##### Available data

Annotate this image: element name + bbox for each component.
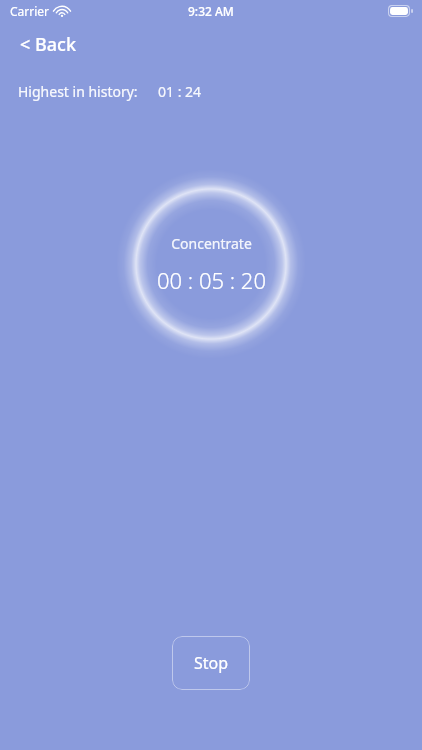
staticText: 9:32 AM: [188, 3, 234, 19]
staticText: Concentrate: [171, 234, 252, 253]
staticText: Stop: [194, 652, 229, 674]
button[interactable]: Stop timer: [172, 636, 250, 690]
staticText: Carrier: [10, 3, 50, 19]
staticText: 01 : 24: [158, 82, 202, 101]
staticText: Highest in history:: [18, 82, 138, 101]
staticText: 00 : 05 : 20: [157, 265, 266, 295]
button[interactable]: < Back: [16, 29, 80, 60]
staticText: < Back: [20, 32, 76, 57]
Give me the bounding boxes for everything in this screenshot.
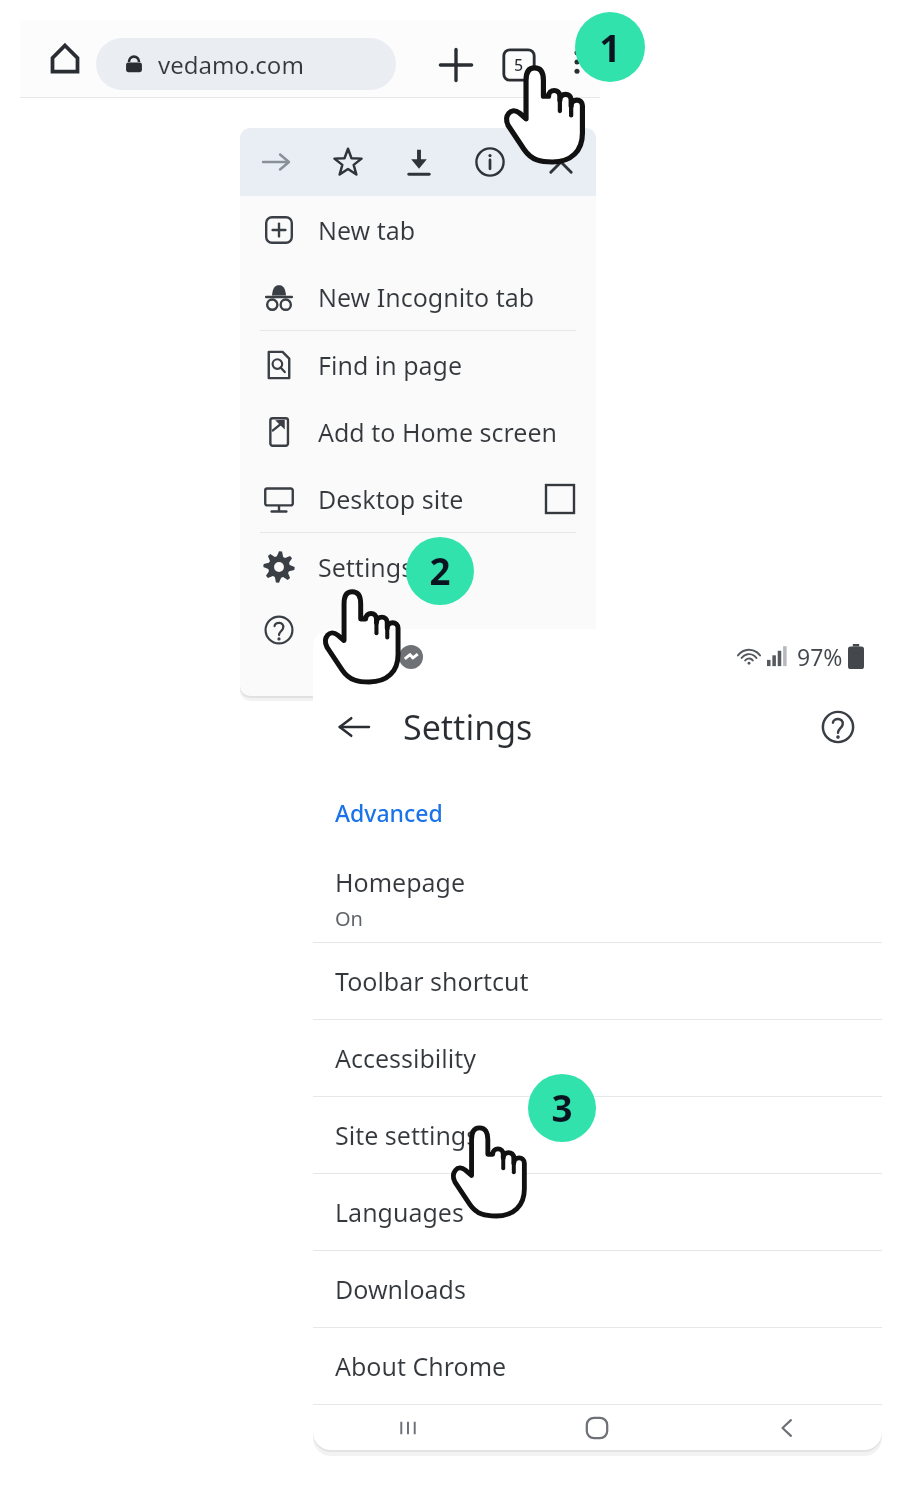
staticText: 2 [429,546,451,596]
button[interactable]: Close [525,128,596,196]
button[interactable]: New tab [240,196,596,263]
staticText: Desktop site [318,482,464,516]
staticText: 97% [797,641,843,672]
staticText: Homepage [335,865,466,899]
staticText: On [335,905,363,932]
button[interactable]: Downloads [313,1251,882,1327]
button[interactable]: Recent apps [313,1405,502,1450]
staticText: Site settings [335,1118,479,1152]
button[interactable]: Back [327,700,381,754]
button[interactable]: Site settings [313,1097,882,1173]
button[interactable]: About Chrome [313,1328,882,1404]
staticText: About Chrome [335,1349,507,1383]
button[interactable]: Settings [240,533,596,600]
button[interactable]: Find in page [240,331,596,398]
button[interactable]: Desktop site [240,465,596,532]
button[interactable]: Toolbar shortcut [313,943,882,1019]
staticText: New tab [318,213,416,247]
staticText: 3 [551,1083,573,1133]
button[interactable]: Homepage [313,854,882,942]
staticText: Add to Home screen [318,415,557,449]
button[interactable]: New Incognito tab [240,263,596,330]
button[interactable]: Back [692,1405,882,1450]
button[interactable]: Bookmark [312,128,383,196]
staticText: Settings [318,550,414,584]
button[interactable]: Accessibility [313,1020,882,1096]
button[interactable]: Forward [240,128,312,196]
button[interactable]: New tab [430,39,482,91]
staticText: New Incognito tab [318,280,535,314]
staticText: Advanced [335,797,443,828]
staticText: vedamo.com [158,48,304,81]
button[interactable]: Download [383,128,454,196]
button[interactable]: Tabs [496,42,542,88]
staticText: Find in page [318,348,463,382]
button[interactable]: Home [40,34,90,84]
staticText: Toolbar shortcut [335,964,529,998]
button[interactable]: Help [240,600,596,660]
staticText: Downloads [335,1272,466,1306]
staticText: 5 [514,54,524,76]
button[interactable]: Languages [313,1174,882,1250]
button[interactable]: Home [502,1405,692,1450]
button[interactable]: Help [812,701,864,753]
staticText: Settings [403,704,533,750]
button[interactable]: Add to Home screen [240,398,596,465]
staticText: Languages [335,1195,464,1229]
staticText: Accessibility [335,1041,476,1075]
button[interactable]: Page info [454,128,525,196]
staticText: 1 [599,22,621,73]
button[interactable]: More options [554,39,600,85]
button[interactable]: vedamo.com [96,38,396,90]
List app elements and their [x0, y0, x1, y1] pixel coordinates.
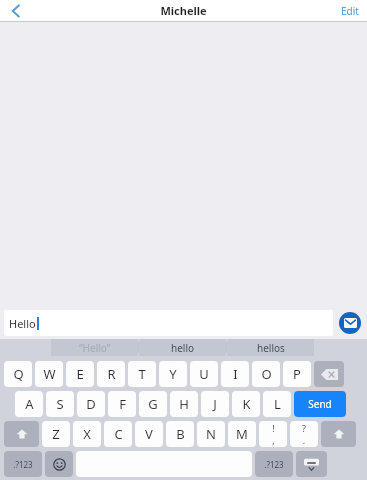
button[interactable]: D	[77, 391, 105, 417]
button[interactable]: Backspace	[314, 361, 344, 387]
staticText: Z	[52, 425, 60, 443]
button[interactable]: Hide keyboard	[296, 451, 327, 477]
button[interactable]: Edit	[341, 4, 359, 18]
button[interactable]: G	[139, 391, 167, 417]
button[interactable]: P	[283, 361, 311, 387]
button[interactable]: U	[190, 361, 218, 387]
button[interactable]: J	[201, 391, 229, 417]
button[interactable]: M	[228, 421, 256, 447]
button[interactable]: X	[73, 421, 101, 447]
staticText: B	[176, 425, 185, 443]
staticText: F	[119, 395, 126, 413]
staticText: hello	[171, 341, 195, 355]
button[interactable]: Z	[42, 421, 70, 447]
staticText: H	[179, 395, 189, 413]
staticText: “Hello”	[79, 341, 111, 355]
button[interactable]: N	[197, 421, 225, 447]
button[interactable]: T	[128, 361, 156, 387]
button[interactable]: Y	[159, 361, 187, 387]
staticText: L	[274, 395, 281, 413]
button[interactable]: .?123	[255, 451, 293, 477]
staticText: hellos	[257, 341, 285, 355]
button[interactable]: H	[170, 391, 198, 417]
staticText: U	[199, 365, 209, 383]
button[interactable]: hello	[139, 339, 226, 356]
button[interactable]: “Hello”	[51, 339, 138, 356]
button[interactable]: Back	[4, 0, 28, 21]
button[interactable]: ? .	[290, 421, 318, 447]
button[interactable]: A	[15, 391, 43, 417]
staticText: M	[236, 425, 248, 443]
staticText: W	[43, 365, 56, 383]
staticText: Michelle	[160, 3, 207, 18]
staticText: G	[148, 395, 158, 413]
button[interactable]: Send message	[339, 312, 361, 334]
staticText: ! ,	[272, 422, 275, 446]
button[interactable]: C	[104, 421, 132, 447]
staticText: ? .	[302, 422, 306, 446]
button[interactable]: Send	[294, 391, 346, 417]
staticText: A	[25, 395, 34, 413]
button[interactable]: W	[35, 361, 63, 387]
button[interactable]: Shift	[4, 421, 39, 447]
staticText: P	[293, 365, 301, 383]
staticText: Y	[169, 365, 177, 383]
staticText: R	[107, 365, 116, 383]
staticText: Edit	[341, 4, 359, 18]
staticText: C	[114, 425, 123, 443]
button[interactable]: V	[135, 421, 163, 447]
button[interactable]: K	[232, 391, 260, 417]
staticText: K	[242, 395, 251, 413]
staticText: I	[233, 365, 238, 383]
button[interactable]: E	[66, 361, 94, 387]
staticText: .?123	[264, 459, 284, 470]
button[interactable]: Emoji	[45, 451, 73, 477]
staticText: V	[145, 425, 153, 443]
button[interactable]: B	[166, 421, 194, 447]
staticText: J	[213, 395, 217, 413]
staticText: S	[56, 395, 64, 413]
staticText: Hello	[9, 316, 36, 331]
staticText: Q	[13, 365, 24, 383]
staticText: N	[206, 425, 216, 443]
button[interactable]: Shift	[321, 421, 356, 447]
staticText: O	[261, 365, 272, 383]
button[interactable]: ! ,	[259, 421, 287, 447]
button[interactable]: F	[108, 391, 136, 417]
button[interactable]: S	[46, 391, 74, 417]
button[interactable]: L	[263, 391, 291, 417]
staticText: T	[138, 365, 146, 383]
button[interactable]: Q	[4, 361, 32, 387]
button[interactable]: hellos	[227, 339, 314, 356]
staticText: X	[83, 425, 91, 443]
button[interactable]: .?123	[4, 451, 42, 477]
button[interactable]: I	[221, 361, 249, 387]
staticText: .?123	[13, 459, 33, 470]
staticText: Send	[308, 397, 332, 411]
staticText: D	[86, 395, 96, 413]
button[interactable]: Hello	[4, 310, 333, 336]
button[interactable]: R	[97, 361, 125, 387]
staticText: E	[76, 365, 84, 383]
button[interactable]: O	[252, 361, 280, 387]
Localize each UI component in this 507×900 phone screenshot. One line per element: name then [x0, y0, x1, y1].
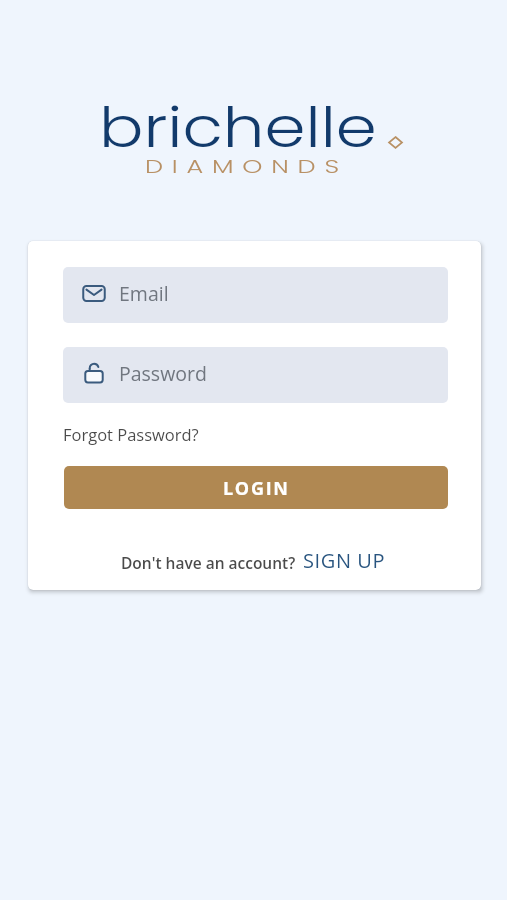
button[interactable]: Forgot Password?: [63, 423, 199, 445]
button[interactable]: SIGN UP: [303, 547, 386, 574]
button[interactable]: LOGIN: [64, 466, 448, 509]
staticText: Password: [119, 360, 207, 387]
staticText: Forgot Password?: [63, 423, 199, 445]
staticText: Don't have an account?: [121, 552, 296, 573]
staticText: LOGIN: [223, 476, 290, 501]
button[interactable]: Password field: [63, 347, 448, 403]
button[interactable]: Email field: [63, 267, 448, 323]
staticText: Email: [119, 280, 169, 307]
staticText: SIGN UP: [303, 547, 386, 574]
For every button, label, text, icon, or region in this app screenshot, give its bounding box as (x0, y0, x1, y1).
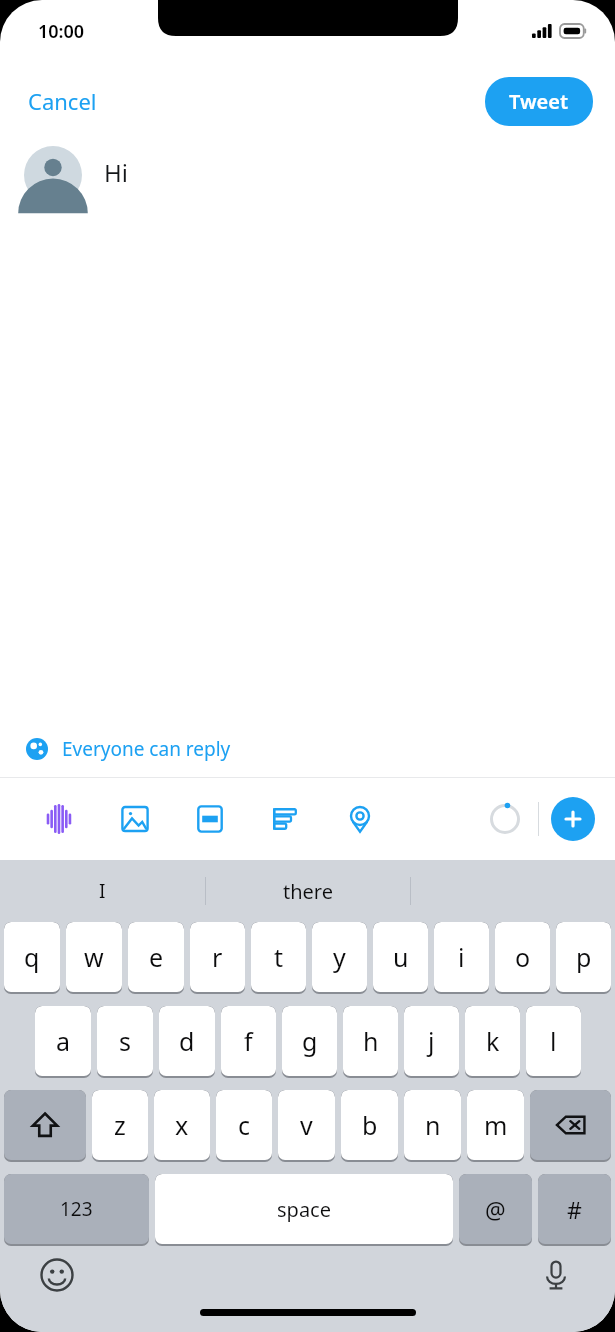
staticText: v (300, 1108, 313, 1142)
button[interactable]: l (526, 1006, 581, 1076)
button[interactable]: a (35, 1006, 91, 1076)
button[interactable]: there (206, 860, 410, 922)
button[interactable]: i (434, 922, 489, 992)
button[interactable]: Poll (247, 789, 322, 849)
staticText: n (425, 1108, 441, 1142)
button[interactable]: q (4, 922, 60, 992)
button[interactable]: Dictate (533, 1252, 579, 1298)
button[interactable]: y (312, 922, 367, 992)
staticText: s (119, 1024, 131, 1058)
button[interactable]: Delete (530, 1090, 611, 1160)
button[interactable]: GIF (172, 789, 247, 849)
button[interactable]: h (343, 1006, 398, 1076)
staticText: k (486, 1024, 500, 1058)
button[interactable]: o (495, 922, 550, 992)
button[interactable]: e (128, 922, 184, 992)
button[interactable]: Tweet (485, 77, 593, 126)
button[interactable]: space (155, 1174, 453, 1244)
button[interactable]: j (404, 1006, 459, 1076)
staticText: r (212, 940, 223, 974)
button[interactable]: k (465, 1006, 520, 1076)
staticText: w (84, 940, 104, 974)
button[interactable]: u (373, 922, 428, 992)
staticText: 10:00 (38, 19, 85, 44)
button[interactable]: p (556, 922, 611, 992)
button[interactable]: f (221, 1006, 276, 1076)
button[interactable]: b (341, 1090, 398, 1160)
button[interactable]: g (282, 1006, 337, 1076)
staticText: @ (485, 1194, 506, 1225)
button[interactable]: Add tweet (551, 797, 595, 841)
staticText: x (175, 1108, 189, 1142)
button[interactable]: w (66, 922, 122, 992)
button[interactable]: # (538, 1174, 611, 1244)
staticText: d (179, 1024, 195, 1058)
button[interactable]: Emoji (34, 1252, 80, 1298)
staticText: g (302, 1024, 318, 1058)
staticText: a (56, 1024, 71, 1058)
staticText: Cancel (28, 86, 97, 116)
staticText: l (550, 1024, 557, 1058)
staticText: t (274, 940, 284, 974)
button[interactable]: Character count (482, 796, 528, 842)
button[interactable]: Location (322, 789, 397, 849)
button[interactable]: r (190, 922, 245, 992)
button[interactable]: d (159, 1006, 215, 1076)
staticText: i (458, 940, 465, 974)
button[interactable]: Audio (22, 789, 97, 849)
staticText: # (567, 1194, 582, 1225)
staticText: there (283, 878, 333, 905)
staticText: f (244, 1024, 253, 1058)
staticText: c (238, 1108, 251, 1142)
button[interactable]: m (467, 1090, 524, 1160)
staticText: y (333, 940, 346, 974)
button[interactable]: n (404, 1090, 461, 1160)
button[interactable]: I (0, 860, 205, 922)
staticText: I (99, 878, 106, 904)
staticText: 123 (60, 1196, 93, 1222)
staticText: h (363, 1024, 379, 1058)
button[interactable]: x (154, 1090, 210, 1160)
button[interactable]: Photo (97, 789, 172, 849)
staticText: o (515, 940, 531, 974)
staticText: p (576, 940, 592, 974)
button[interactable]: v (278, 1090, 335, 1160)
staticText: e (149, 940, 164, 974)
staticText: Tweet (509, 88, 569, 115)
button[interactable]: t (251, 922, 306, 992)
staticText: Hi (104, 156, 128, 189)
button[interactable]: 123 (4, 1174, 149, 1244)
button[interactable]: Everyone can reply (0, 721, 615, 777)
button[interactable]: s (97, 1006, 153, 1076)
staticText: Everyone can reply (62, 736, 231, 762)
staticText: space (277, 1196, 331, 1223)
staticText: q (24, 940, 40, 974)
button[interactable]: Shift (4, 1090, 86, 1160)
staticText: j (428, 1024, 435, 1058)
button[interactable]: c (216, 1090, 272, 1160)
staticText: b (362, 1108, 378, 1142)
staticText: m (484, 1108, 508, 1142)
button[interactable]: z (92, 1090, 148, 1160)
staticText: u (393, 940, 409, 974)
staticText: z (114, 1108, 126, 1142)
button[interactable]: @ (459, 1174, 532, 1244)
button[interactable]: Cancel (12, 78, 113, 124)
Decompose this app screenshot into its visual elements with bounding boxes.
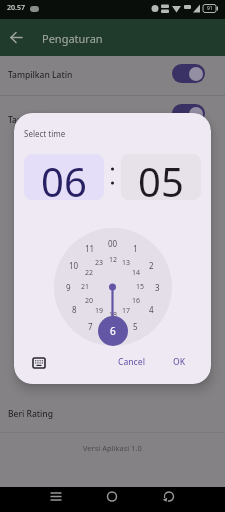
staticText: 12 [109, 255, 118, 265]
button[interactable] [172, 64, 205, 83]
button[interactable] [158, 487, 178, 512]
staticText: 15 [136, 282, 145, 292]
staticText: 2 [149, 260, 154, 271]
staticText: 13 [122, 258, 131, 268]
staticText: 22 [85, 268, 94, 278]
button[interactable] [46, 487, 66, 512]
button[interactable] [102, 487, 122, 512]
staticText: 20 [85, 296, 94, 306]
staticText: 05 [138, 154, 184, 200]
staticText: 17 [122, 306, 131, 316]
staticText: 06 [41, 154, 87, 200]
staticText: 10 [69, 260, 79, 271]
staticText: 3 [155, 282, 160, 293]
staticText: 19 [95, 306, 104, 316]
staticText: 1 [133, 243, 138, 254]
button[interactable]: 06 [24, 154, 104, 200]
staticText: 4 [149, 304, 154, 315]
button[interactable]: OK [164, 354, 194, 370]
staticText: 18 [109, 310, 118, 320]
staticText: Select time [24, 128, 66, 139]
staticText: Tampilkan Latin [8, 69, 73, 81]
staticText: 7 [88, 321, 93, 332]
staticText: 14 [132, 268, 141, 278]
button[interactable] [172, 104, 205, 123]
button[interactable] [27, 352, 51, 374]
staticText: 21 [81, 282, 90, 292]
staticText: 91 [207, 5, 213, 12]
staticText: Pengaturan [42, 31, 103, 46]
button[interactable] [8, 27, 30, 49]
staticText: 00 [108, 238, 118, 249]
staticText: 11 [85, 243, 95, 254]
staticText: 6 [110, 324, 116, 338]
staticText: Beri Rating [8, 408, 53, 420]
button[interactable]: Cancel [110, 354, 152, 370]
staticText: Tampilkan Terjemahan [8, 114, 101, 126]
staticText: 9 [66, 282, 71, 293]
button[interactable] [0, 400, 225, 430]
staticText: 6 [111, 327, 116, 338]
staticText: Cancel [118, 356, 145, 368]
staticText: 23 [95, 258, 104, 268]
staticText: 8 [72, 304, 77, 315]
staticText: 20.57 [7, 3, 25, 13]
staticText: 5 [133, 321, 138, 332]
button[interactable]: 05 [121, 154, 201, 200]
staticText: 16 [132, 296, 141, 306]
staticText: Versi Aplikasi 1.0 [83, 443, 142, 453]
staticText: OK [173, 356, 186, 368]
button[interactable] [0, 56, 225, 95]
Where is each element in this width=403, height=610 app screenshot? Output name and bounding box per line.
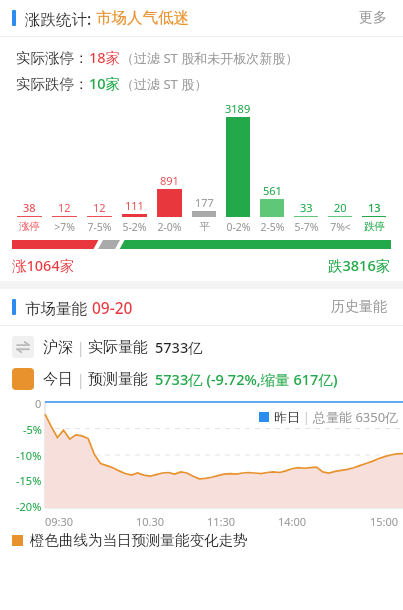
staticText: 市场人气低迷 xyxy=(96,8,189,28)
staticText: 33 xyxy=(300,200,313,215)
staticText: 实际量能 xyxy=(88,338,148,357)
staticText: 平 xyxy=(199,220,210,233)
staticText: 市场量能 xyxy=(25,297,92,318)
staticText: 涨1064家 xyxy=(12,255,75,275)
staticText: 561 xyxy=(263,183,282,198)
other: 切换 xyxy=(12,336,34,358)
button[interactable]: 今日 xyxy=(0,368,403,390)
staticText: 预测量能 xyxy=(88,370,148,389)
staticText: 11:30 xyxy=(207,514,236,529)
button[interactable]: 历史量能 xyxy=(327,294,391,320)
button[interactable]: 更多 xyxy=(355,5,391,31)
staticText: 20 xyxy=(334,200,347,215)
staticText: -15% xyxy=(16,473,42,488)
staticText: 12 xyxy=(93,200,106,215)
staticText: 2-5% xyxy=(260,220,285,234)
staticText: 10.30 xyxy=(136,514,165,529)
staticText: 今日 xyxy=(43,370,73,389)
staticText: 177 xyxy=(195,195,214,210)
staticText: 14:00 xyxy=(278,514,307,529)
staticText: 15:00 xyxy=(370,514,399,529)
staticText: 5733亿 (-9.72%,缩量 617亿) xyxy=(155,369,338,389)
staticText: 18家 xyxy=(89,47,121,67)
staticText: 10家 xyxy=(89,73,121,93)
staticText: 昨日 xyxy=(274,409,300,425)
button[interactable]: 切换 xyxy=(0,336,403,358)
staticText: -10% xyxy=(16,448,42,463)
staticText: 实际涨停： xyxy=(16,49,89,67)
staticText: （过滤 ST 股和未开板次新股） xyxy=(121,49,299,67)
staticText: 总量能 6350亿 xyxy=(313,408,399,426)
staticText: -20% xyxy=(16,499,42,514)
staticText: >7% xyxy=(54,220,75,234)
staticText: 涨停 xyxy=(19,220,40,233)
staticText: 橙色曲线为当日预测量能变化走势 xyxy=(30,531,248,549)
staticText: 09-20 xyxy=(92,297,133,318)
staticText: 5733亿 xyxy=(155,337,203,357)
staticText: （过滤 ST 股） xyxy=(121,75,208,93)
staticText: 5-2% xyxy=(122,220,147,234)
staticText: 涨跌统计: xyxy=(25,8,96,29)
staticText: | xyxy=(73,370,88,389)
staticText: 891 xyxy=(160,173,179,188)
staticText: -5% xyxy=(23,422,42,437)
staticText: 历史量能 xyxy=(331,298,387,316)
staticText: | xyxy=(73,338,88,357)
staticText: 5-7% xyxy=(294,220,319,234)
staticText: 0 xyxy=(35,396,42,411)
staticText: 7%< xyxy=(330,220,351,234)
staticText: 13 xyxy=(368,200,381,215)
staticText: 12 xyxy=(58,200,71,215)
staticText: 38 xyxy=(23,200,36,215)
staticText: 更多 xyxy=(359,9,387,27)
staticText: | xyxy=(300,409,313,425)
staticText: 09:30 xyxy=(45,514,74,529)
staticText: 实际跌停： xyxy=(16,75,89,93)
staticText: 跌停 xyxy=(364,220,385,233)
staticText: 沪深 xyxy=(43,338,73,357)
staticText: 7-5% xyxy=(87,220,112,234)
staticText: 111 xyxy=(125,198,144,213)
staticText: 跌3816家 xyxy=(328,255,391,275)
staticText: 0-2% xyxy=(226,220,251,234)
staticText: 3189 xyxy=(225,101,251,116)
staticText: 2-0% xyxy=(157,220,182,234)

##########

Task directions
Which lines in the listing have the string "Shift"? Pick them out and copy them.

Response box
button[interactable]: Shift	[4, 421, 39, 447]
button[interactable]: Shift	[321, 421, 356, 447]
button[interactable]: Shift (4, 1090, 86, 1160)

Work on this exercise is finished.